# AI Scoring Experiment Notebook

This notebook demonstrates the text analysis logic used in the Hackflow AI service. 
It uses TF-IDF and Cosine Similarity to score project submissions against ideal archetypes.

In [None]:
import numpy as np
from sklearn.feature_extraction.text import TfidfVectorizer
from sklearn.metrics.pairwise import cosine_similarity
import nltk
from nltk.sentiment import SentimentIntensityAnalyzer

# Download NLTK data (lightweight)
try:
    nltk.data.find('vader_lexicon')
except LookupError:
    nltk.download('vader_lexicon')

try:
    nltk.data.find('punkt')
except LookupError:
    nltk.download('punkt')

In [None]:
# --- IDEAL PROJECT ARCHETYPES ---
# We compare submissions against these "perfect" descriptions.

IDEAL_INNOVATION = """
This project introduces a novel, groundbreaking approach to solving a complex problem. 
It utilizes state-of-the-art technology, unique algorithms, and patent-pending methods. 
The solution is a game-changer, disrupting the current market with creativity and out-of-the-box thinking.
It leverages generative AI, blockchain, or quantum computing in a way never seen before.
"""

IDEAL_TECHNICAL = """
The system architecture is highly scalable, secure, and optimized for performance. 
It uses microservices, Docker, Kubernetes, and efficient database schemas. 
The code is clean, modular, and follows best practices with low latency and high throughput. 
API endpoints are RESTful or GraphQL, with robust authentication and encryption.
Implementation details show a deep understanding of the tech stack (React, Node, Python, cloud).
"""

IDEAL_BUSINESS = """
The product has a clear target audience and a strong business model. 
It addresses a significant market need with a cost-effective solution. 
The plan includes user acquisition strategies, retention metrics, and a path the monetization.
It demonstrates high ROI, financial feasibility, and real-world impact.
"""

# Combined corpus for vectorization training
CORPUS = [IDEAL_INNOVATION, IDEAL_TECHNICAL, IDEAL_BUSINESS]

# Initialize Vectorizer
vectorizer = TfidfVectorizer(stop_words='english')
# "Train" the vectorizer on our ideal archetypes
tfidf_matrix_archetypes = vectorizer.fit_transform(CORPUS)

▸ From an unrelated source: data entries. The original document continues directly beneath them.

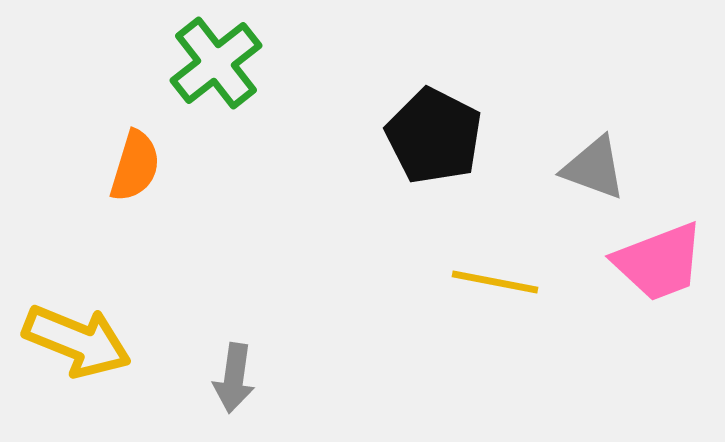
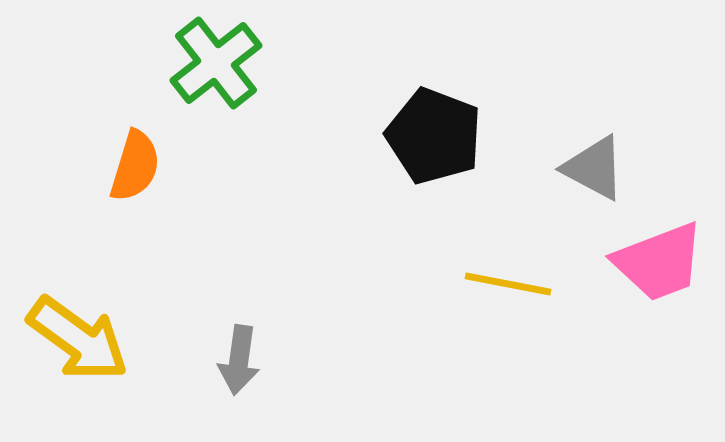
black pentagon: rotated 6 degrees counterclockwise
gray triangle: rotated 8 degrees clockwise
yellow line: moved 13 px right, 2 px down
yellow arrow: moved 1 px right, 2 px up; rotated 14 degrees clockwise
gray arrow: moved 5 px right, 18 px up
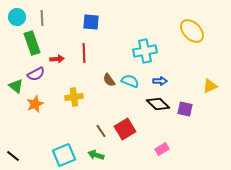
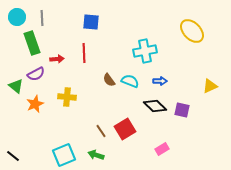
yellow cross: moved 7 px left; rotated 12 degrees clockwise
black diamond: moved 3 px left, 2 px down
purple square: moved 3 px left, 1 px down
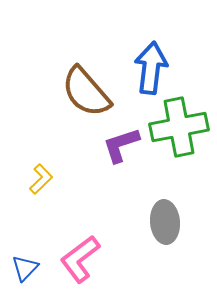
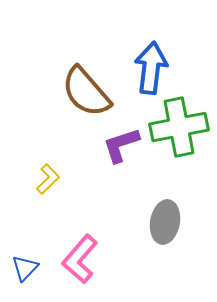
yellow L-shape: moved 7 px right
gray ellipse: rotated 15 degrees clockwise
pink L-shape: rotated 12 degrees counterclockwise
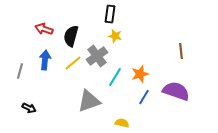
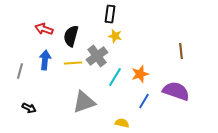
yellow line: rotated 36 degrees clockwise
blue line: moved 4 px down
gray triangle: moved 5 px left, 1 px down
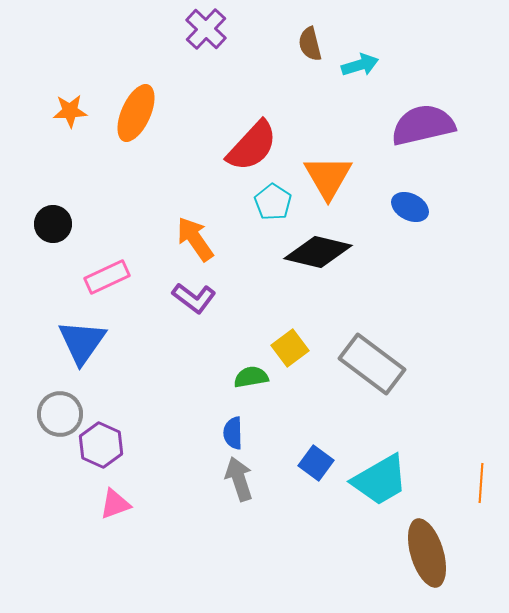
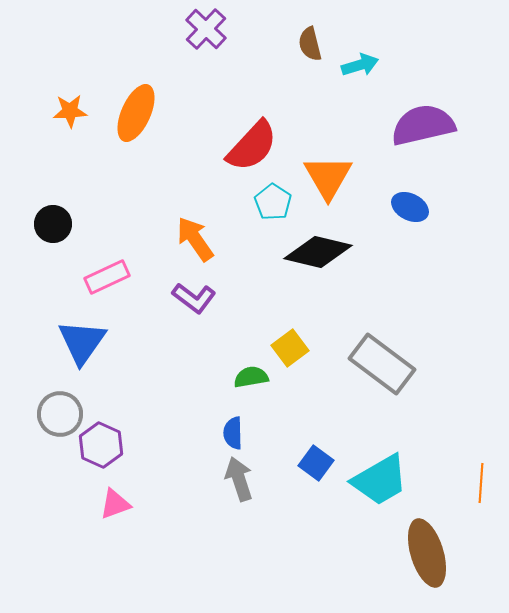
gray rectangle: moved 10 px right
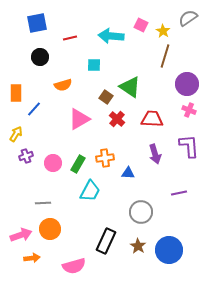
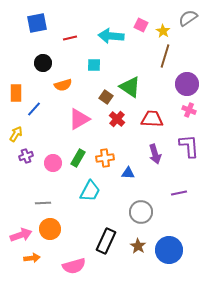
black circle: moved 3 px right, 6 px down
green rectangle: moved 6 px up
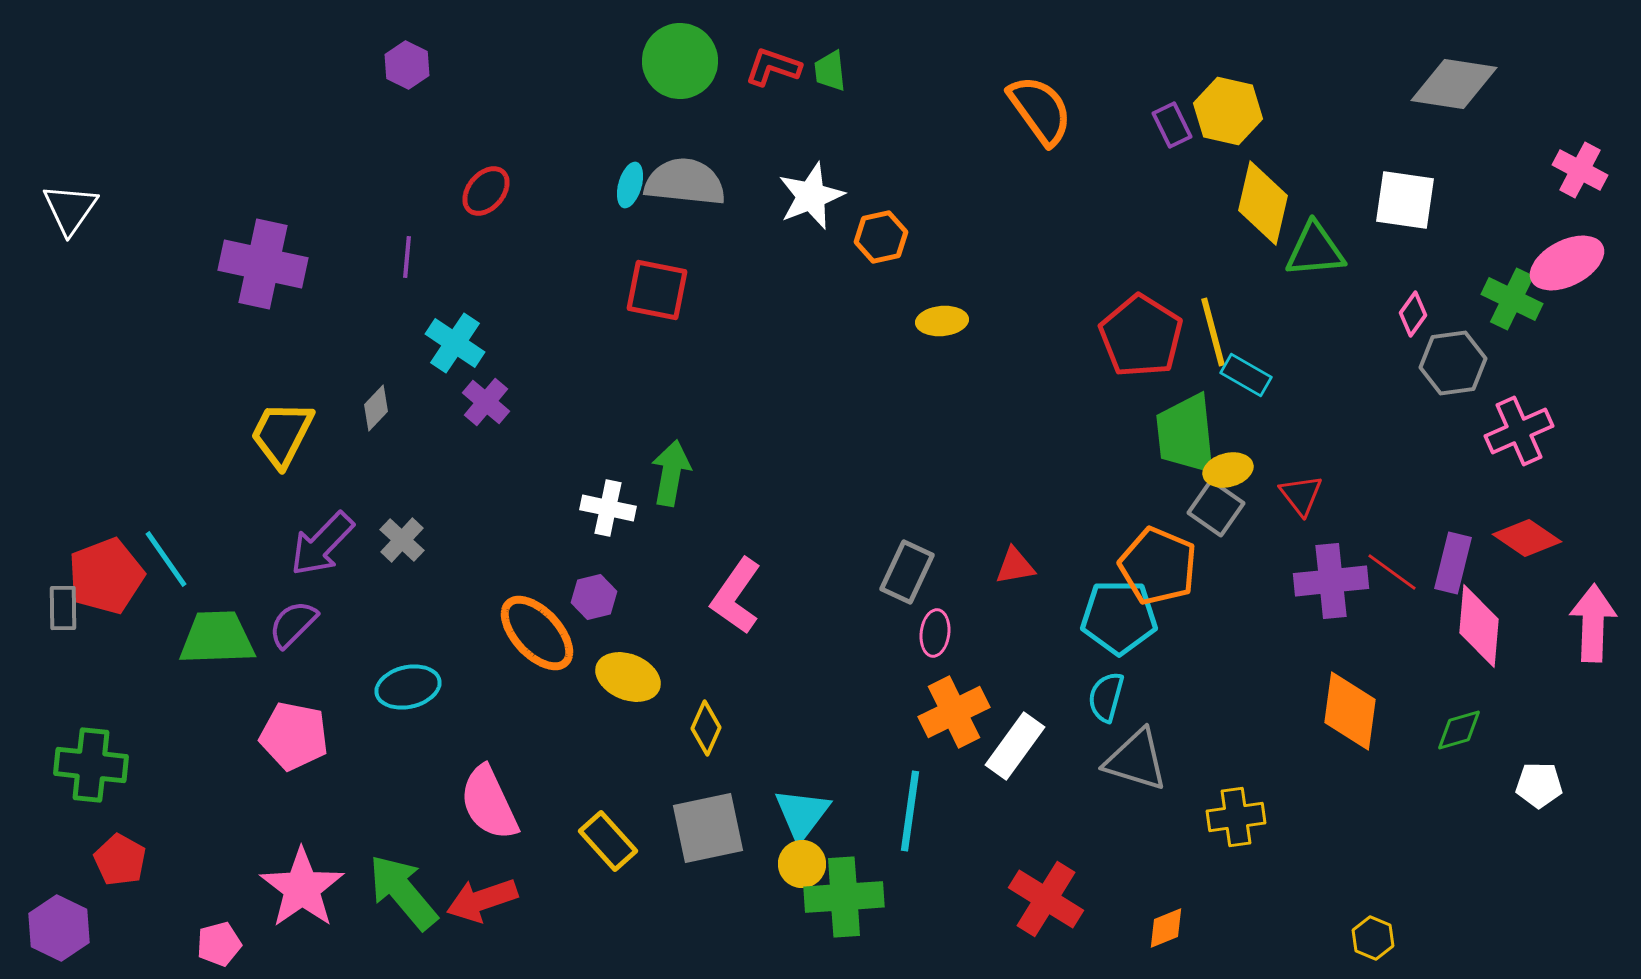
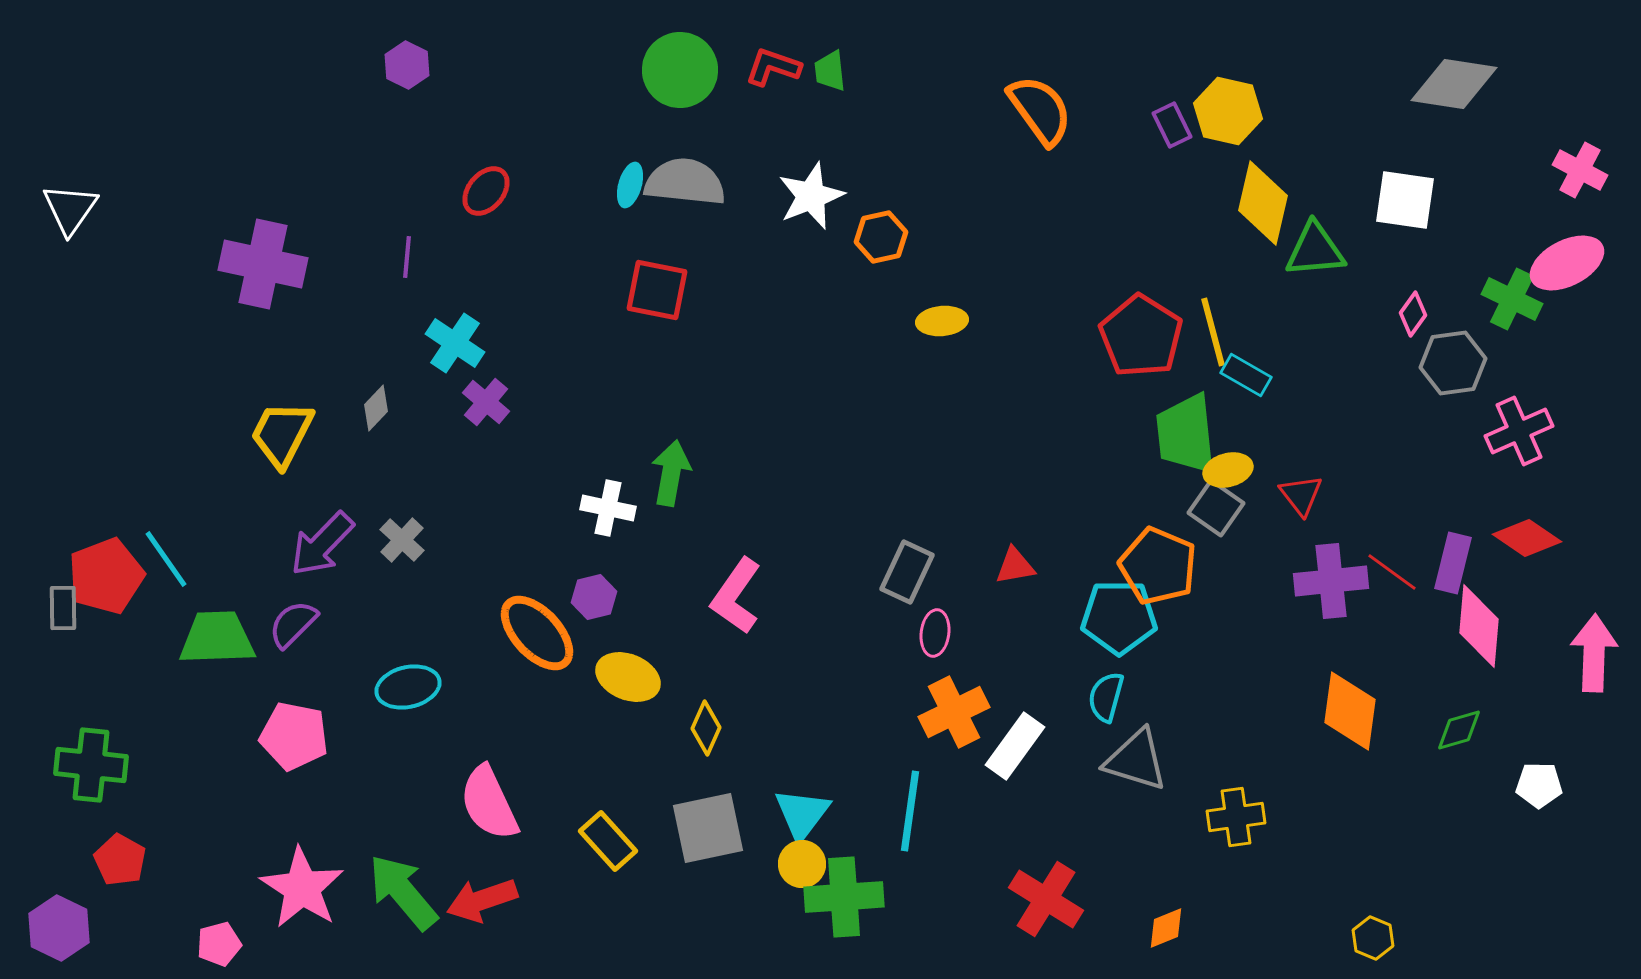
green circle at (680, 61): moved 9 px down
pink arrow at (1593, 623): moved 1 px right, 30 px down
pink star at (302, 888): rotated 4 degrees counterclockwise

# Initialize Sentiment Analyzer
sia = SentimentIntensityAnalyzer()

In [None]:
def analyze_project(name, notes_text, extracted_text, github_url):
    print(f"--- Analyzing: {name} ---")
    combined_text = (notes_text or "") + "\n" + (extracted_text or "")
    
    if not combined_text or len(combined_text.strip()) < 10:
        print("Text too short to analyze.")
        return

    # 1. Similarity Scoring
    submission_vector = vectorizer.transform([combined_text])
    similarities = cosine_similarity(submission_vector, tfidf_matrix_archetypes)
    
    inn_score = similarities[0][0]
    tech_score = similarities[0][1]
    biz_score = similarities[0][2]
    
    # 2. Sentiment Analysis
    sentiment = sia.polarity_scores(combined_text)['compound']
    
    # 3. Lexical Diversity
    words = nltk.word_tokenize(combined_text)
    unique_words = set(words)
    diversity = len(unique_words) / len(words) if words else 0

    print(f"Innovation Match: {inn_score:.4f}")
    print(f"Technical Match: {tech_score:.4f}")
    print(f"Business Match:   {biz_score:.4f}")
    print(f"Sentiment Score:  {sentiment:.4f}")
    print(f"Lexical Diversity: {diversity:.4f}")
    
    return inn_score, tech_score, biz_score

In [None]:
# TEST CASE 1: Strong Submission
strong_notes = "We built a decentralized application using Ethereum smart contracts and IPFS for storage. The system uses Zero-Knowledge Proofs for privacy. It solves the issue of data sovereignty."
strong_tech = "Technically, we used React for frontend, Node.js for backend, and Solidity for contracts. The architecture is microservices based with Docker containerization."

analyze_project("Strong Submission", strong_notes, strong_tech, "http://github.com/repo")

In [None]:
# TEST CASE 2: Weak Submission
weak_notes = "We made a simple website."
weak_tech = "It has a login page."

analyze_project("Weak Submission", weak_notes, weak_tech, "")